There were a couple of moments after Mexico formally shucked off Spanish rule in 1821, in which Mexican monarchies emerged. The first was right after the declaration of independence, from 1822 to 1823, with Don Augustin Geronimo de Iturbide, and then again for a brief moment from 1864-1867, with Archduke Ferdinand Maximilian I. They each spent their brief rules living in the palace, and were both dethroned and executed during their administrations. Every Mexican president resided in the palace until 1884, until Los Pinos became the official residential quarters of the head of state.

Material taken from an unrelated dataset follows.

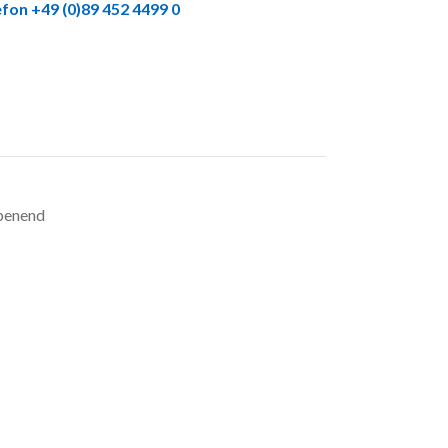
fon +49 (0)89 452 4499 0
enend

This trend persisted until last year, when AMLO declared his intention to either reoccupy it during his time in office, or move into an apartment nearby, in order to open up the splendorous Los Pinos as a museum for the people.

Among the many Mexican presidents who lived in the Palacio Nacional is the popular and widely loved Benito Juarez, a liberal Zapotec lawyer from the small town of San Pablo Guelatao, Oaxaca, who served during both the French Invasion of Mexico and the Liberal Reform era. He is considered a national symbol of Mexican resistance to foreign intervention. There is a whole wing dedicated to him, complete with fan art of the time, letters between him and his wife, and reconstructed versions of their living quarters.

Shortly after the Mexican revolution, in 1929, radical communist painter Diego Rivera was contracted by the Mexican government to the cover a stairwell and part of the second floor of el Palacio Nacional in murals depicting not only the Mexican revolution, but also an abridged meso-american history. This is well known attraction for Mexican nationals and tourists alike. The murals are very lovely, and interesting, so here’s a picture.

One of many Diego Rivera murals in the Main Stairwell of the Palacio Nacional

I’m getting kind of tired of writing about men (funny how that tends to happen the moment Diego Rivera comes up), so I will end this post with a fact about el Palacio Nacional that I found most interesting:

Self-educated scholar, early feminist, philosopher, mathematician, scientist, poet and Hieronymite nun of New Spain, the honorable Sor Juana Inés de la Cruz, graced the Palacio Nacional with her residency under the rule of
viceroy Antonio Sebastián de Toledo as a lady in waiting for his wife, Vicereine Leonor Carreto. This woman’s virtues are too long to list, and it was truly the highlight of my visit to have seen a few of her humble belongings. Look out for another post about the University of the Cloister of Sor Juana. I leave you with one of her most famous poems, A Su Retrato (To Her Portait). While its clear that Sor Juana refers to her own portrait, her own ephemeral youth–I like to think of the poem as it applies more broadly to the passage of time, and to sites like el Palacio Nacional, or Mexico City itself–the rise and fall of empires with their flamboyant rulers and larger than life symbolism–relics of greatness bygone that are reduced in the end to stories that the taxi driver tells you on your way to the airport, blog posts, museum arrangements, “corpse and dust, shadow and nothingness”.

Her bible, inkwells and lectern.

A SU RETRATO

Este que ves engaño colorido,
que del arte ostentando los primores,
con falsos silogismos de colores,
es cauteloso engaño del sentido;

este, en quien la lisonja ha pretendido
excusar de los años los horrores,
y venciendo del tiempo los rigores
triunfar de la vejez y del olvido,

es un vano artificio del cuidado,
es una flor al viento delicada,
es un resguardo inútil para el hado,

es una necia diligencia errada,
es un afán caduco y, bien mirado,
es cadáver, es polvo, es sombra, es nada.

TO HER PORTRAIT

This coloured counterfeit that thou beholdest,
vainglorious with excellencies of art,
is, in fallacious syllogisms of colour,
nought but a cunning dupery of sense;

this in which flattery has undertaken
to extenuate the hideousness of years,
and, vanquishing the outrages of time,
to triumph o’er oblivion and old age,

is an empty artifice of care,
is a fragile flower in the wind,
is a paltry sanctuary from fate,

is a foolish sorry labour lost,
is conquest doomed to perish and, well taken,
is corpse and dust, shadow and nothingness.